This is crazy. I found this advertisement in an old Batman comic book from the 1960’s. You can click on the advertisement to get a better look, but here is the prize description:
No Put-on. This is for real – the wildest, way out prize ever awarded for any contest: a 19 foot prototype of the famed NASA spacecraft. Your Gemini capsule is just like the original. There’s a detachable hatch, equipment section, and retro-fire package. Accurate from the ground up! When you win Gemini you’ll be at the airport when it arrives in a “Flying Guppy” Aero Spacelines plane. Your name and picture will be newspapers and magazines all over the county. How will it feel to present your spacecraft to your city for a park or museum? Famous, that’s how. There’s more. As the grand prize winner, you’ll receive a professional Vox “Serenader” guitar – plus, every Revell model Kit! Sounds great.

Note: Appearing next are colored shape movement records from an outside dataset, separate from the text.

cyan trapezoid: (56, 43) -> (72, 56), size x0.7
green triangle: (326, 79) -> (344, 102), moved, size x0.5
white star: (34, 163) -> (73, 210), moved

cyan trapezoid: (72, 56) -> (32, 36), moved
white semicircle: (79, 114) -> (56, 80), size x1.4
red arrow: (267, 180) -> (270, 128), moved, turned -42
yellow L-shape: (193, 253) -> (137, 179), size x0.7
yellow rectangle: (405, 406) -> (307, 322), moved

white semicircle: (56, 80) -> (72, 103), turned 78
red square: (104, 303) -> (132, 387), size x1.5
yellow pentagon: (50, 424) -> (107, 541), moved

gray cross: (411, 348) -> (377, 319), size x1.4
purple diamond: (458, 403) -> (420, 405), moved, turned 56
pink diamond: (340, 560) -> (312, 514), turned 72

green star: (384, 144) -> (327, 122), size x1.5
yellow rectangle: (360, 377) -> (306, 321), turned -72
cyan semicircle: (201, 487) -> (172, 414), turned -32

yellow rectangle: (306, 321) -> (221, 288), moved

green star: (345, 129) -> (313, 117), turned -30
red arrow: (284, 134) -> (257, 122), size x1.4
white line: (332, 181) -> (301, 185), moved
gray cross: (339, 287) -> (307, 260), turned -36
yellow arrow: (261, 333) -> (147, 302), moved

So I saw this advertisement and knew I wanted to write about it, but I didn’t know what happened. Did they award someone? Searching online I found a post on rocketry forum that talked about it. In 2009 someone sent a letter to Revell asking about the contest. Here is what they replied with:
I spoke to a man by the name of Howard Reider. Howard was the man who brought this idea to life. In 1967, he was the PR & Marketing Manager for Revell. He was very sorry, but had zero information on who won the prize. His best suggestion would be to look in local papers in Oregon or possibly Boys Life Magazine archives as the prize was donated by a winner to a local museum. Possibly, the museum in Oregon has a file on this and the boy that won.
To confirm for all, this was not a model. This was an actual replica that was produced by McDonald Douglas. The capsule had to be shipped via railroad direct to the museum. The prize was awarded via a sweepstakes type entry, in order to win; the winner had to agree that they would donate to a local museum for two reasons, (1) So that others may enjoy and (2) Because it had to be shipped via railroad direct to the donation site.
A little more trivia for you, the cost of building this kit was $5,000. In 1967 $5,000 was unheard for any type of prize. Plus the additional model kits that the kid won. At least the kid got to keep all the model kits as he watched his beloved capsule given away. There were numerous glitches along the way in production. At the last minute McDonald Douglas said they would not provide the capsule. However, after seeing all the press etc, they some how found a way to complete the project and deliver to the museum.
I would be interested in hearing any further information on this if the museum has the name of the winner etc.
I realize this does not answer your number one question of WHO the big winner is, hopefully, you will find some of this info helpful.
Also, it made Howard’s day when I called him and asked about this. He said in all the years after this contest, not one person ever called him about it again. He was astounded that now 40+ years later that people are interested.
Please keep me advised if you are able to find the winner etc.”
Now let’s look at a couple of things. While the contest mentions how great it would be to donate it to a town or park – in no way does it stipulate you have to. I imagine such vague wordings wouldn’t fly in a contest today. I can say that in no way would I have given up my own genuine 19 foot rocket replica.
I would file the paperwork and make myself a non-profit. Rent space for a month that I could showcase this rocket to the town (maybe even in front of town hall). Upon receiving the rocket I would donate it to my non-profit, which would then display it in the town. After the display agreement ended – or one month or rental was over the non-profit would go out of business. The owners would split up the assets (myself and the asset of one rocket replica) amongst themselves. Otherwise what do you have? The vox guitar strumming, no rocket replica having, model building blues – that’s what you have.